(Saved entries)
□ □ □
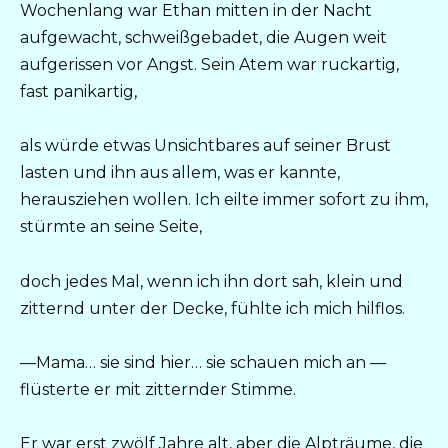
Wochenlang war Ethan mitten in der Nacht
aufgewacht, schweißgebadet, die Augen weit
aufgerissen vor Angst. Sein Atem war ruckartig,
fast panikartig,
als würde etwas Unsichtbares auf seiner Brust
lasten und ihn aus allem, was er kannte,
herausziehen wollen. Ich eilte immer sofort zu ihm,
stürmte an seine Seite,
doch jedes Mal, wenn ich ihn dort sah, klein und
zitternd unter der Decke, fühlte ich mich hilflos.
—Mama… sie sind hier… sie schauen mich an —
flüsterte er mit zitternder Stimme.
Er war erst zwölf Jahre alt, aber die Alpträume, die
□ □ □
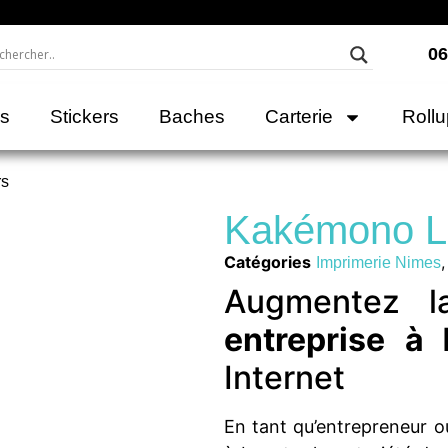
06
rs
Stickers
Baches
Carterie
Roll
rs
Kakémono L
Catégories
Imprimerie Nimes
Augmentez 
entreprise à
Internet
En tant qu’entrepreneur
□ □ □
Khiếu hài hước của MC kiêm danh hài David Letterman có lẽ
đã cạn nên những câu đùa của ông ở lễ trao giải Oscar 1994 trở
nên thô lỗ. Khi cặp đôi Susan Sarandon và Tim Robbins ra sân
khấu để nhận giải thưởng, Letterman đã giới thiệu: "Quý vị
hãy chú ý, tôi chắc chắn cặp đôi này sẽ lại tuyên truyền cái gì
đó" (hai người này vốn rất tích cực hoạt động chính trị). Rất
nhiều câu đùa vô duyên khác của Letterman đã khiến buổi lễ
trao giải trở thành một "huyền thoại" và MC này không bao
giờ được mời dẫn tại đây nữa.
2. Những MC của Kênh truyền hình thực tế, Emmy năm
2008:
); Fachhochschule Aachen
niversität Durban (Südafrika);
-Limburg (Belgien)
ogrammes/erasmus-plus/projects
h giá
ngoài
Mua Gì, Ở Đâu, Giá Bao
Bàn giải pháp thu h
□ □ □
**Required work**: From the records above, repeat exactly the lines from the one with "Wochenlang war Ethan mitten in der Nacht" through the one with "Er war erst", both included.

**Expected output**:
Wochenlang war Ethan mitten in der Nacht
aufgewacht, schweißgebadet, die Augen weit
aufgerissen vor Angst. Sein Atem war ruckartig,
fast panikartig,
als würde etwas Unsichtbares auf seiner Brust
lasten und ihn aus allem, was er kannte,
herausziehen wollen. Ich eilte immer sofort zu ihm,
stürmte an seine Seite,
doch jedes Mal, wenn ich ihn dort sah, klein und
zitternd unter der Decke, fühlte ich mich hilflos.
—Mama… sie sind hier… sie schauen mich an —
flüsterte er mit zitternder Stimme.
Er war erst zwölf Jahre alt, aber die Alpträume, die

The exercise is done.